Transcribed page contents
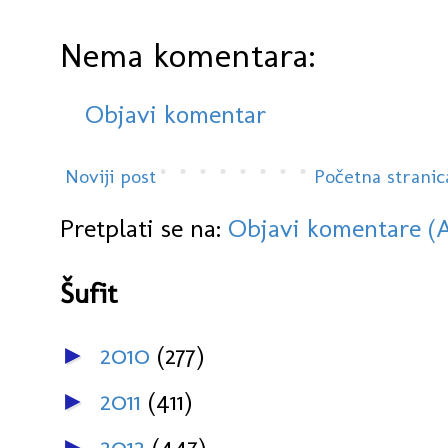
Nema komentara:
Objavi komentar
Noviji post
Početna stranic
Pretplati se na:
Objavi komentare (
Šufit
2010
(277)
►
2011
(411)
►
2012
(447)
►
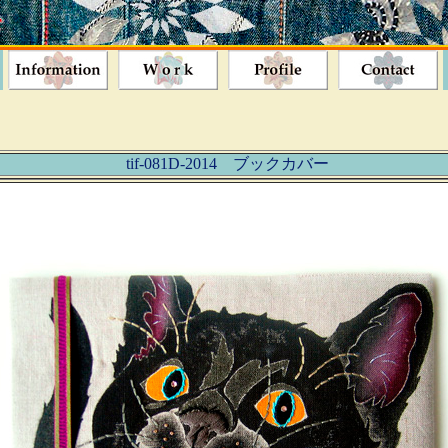
tif-081D-2014 ブックカバー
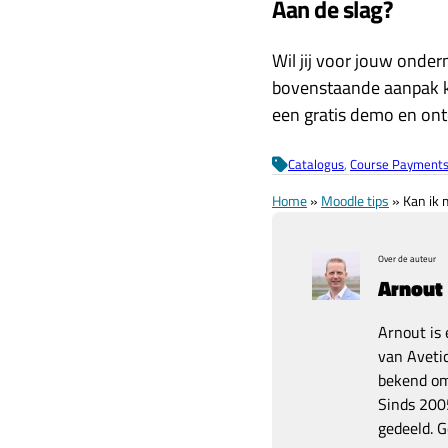
Aan de slag?
Wil jij voor jouw onde
bovenstaande aanpak k
een gratis demo en ont
Catalogus
, 
Course Payment
Home
»
Moodle tips
»
Kan ik 
Over de auteur
Arnout
Arnout is 
van Avetic
bekend om 
Sinds 2005
gedeeld. G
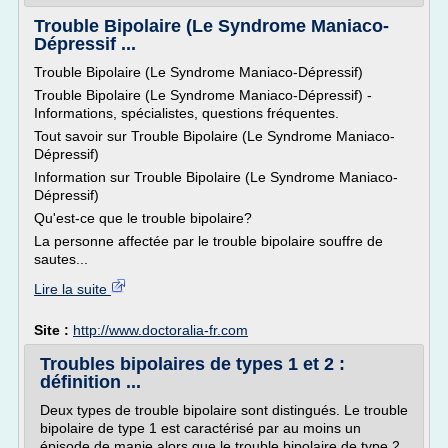
Trouble Bipolaire (Le Syndrome Maniaco-
Dépressif ...
Trouble Bipolaire (Le Syndrome Maniaco-Dépressif)
Trouble Bipolaire (Le Syndrome Maniaco-Dépressif) -
Informations, spécialistes, questions fréquentes.
Tout savoir sur Trouble Bipolaire (Le Syndrome Maniaco-
Dépressif)
Information sur Trouble Bipolaire (Le Syndrome Maniaco-
Dépressif)
Qu'est-ce que le trouble bipolaire?
La personne affectée par le trouble bipolaire souffre de
sautes...
Lire la suite
Site :
http://www.doctoralia-fr.com
Troubles bipolaires de types 1 et 2 :
définition ...
Deux types de trouble bipolaire sont distingués. Le trouble
bipolaire de type 1 est caractérisé par au moins un
épisode de manie alors que le trouble bipolaire de type 2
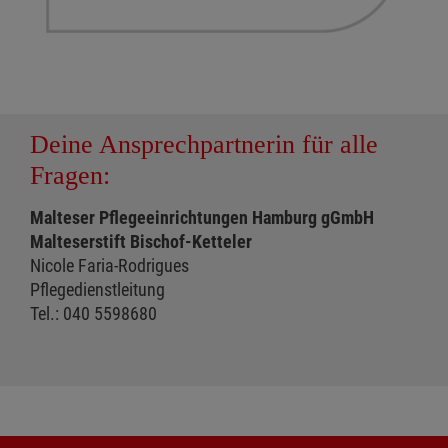
Deine Ansprechpartnerin für alle
Fragen:
Malteser Pflegeeinrichtungen Hamburg gGmbH
Malteserstift Bischof-Ketteler
Nicole Faria-Rodrigues
Pflegedienstleitung
Tel.: 040 5598680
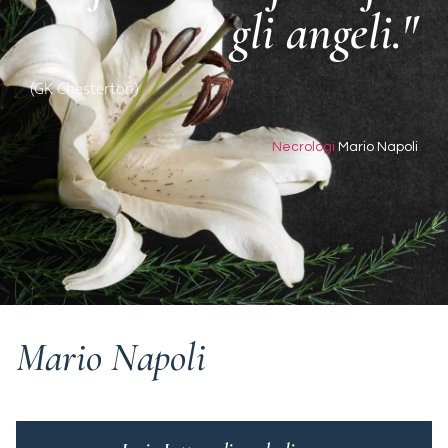
gli angeli."
(GK Chesterton)
Necrologi
Mario Napoli
Mario Napoli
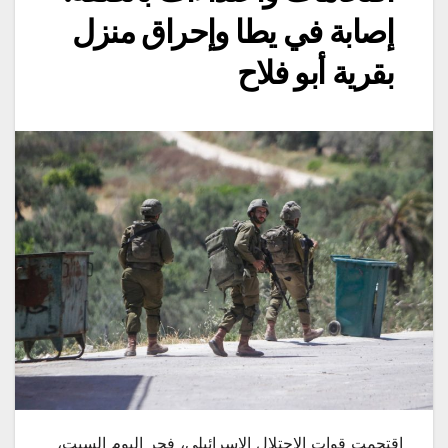
إصابة في يطا وإحراق منزل
بقرية أبو فلاح
اقتحمت قوات الاحتلال الإسرائيلي، فجر اليوم السبت،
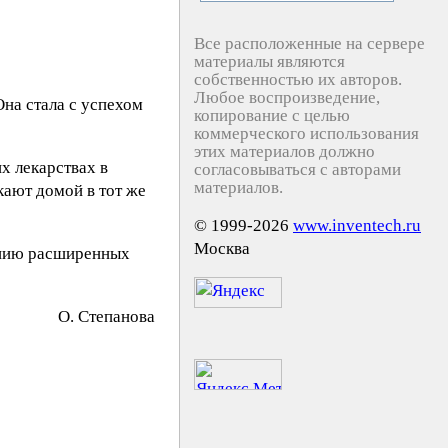
Все расположенные на сервере
материалы являются
собственностью их авторов.
Любое воспроизведение,
на стала с успехом
копирование с целью
коммерческого использования
этих материалов должно
х лекарствах в
согласовываться с авторами
материалов.
ают домой в тот же
© 1999-2026
www.inventech.ru
Москва
ению расширенных
O. Cтeпaнoвa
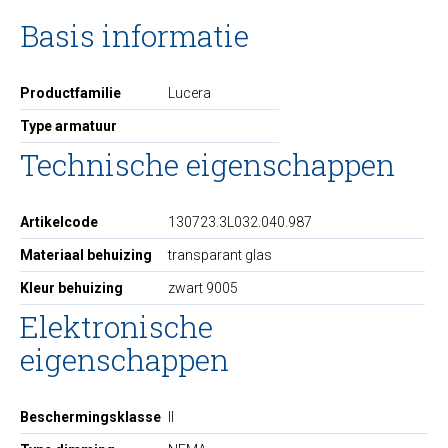
Basis informatie
Productfamilie
Lucera
Type armatuur
Technische eigenschappen
Artikelcode
130723.3L032.040.987
Materiaal behuizing
transparant glas
Kleur behuizing
zwart 9005
Elektronische
eigenschappen
Beschermingsklasse
II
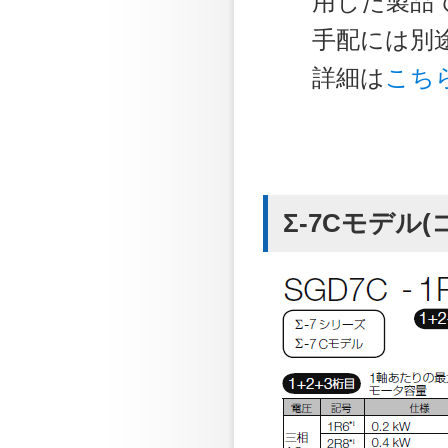
用した製品
手配には別途
詳細は
こち
Σ-7Cモデル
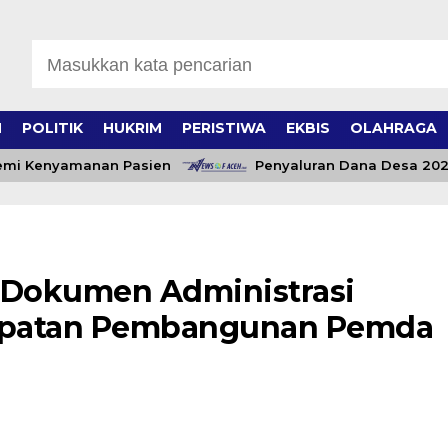
H
POLITIK
HUKRIM
PERISTIWA
EKBIS
OLAHRAGA
i Kenyamanan Pasien
Penyaluran Dana Desa 2026 di 
ng Dokumen Administrasi
cepatan Pembangunan Pemda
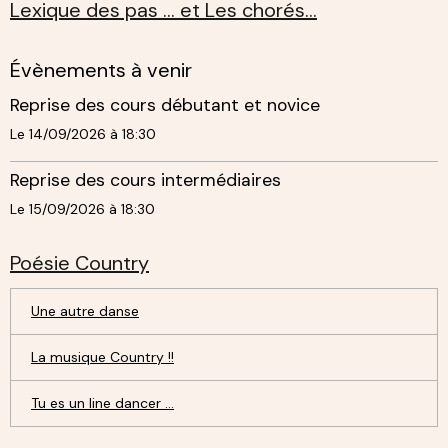
Lexique des pas ... et Les chorés...
Évènements à venir
Reprise des cours débutant et novice
Le 14/09/2026
à 18:30
Reprise des cours intermédiaires
Le 15/09/2026
à 18:30
Poésie Country
Une autre danse
La musique Country !!
Tu es un line dancer ...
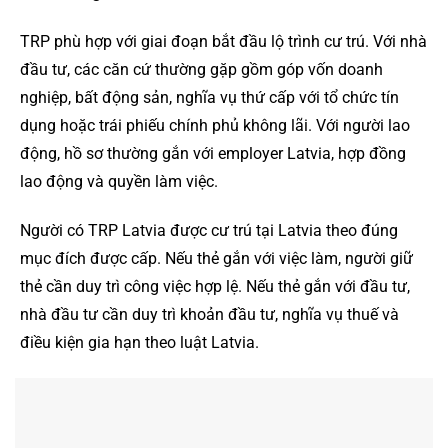
TRP phù hợp với giai đoạn bắt đầu lộ trình cư trú. Với nhà
đầu tư, các căn cứ thường gặp gồm góp vốn doanh
nghiệp, bất động sản, nghĩa vụ thứ cấp với tổ chức tín
dụng hoặc trái phiếu chính phủ không lãi. Với người lao
động, hồ sơ thường gắn với employer Latvia, hợp đồng
lao động và quyền làm việc.
Người có TRP Latvia được cư trú tại Latvia theo đúng
mục đích được cấp. Nếu thẻ gắn với việc làm, người giữ
thẻ cần duy trì công việc hợp lệ. Nếu thẻ gắn với đầu tư,
nhà đầu tư cần duy trì khoản đầu tư, nghĩa vụ thuế và
điều kiện gia hạn theo luật Latvia.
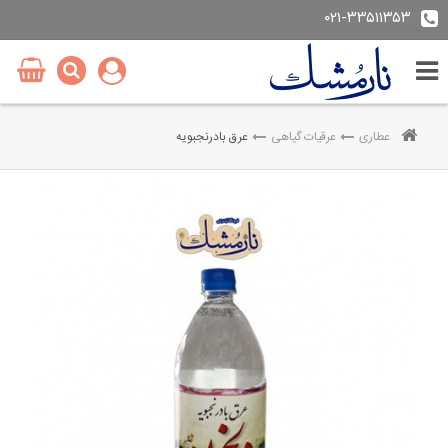
۰۲۱-۳۳۵۱۱۳۵۳
عطاری
عرقیات گیاهی
عرق بادرنجبویه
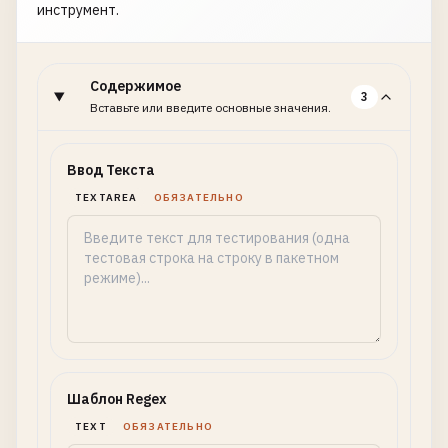
инструмент.
Содержимое
3
Вставьте или введите основные значения.
Ввод Текста
TEXTAREA
ОБЯЗАТЕЛЬНО
Шаблон Regex
TEXT
ОБЯЗАТЕЛЬНО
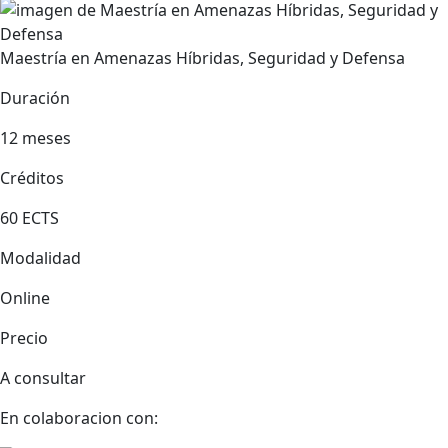
Maestría en Amenazas Híbridas, Seguridad y Defensa
Duración
12 meses
Créditos
60 ECTS
Modalidad
Online
Precio
A consultar
En colaboracion con:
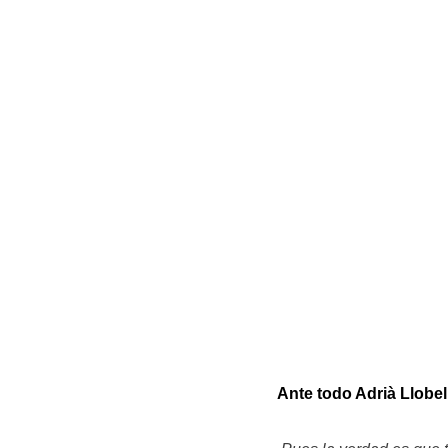
Ante todo Adrià Llobe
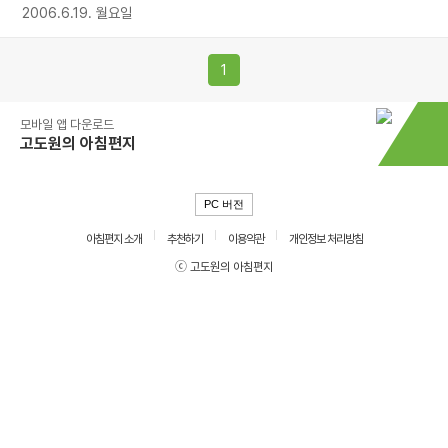
2006.6.19. 월요일
1
모바일 앱 다운로드
고도원의 아침편지
PC 버전
아침편지 소개
추천하기
이용약관
개인정보 처리방침
ⓒ 고도원의 아침편지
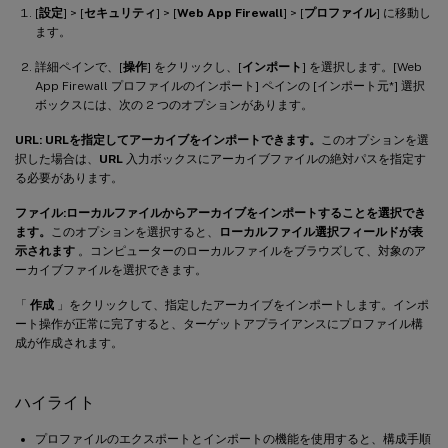
[
設定
] > [
セキュリティ
] > [
Web App Firewall
] > [
プロファイル
] に移動し
ます。
詳細ペインで、[
操作
] をクリックし、[
インポート
] を選択します。[Web
App Firewall プロファイルのインポート] ペインの [インポート元*] 選択
ボックスには、次の 2 つのオプションがあります。
URL: URL
を指定してアーカイブをインポートできます。
このオプションを選
択した場合は、
URL
入力ボックスにアーカイブファイルの絶対パスを指定す
る必要があります。
ファイル:
ローカルファイルからアーカイブをインポートすることを選択でき
ます。
このオプションを選択すると、
ローカルファイル選択フィールドが表
示されます
。コンピューターのローカルファイルをブラウズして、対象のア
ーカイブファイルを選択できます。
「
作成
」をクリックして、指定したアーカイブをインポートします。インポ
ート操作が正常に完了すると、ターゲットアプライアンスにプロファイル構
成が作成されます。
ハイライト
プロファイルのエクスポートとインポートの機能を使用すると、構成手順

Requirement: Which lines hold the word "types"? Copy each of them from the records.

Result of this task:
Troubles bipolaires de types 1 et 2 :
Deux types de trouble bipolaire sont distingués. Le trouble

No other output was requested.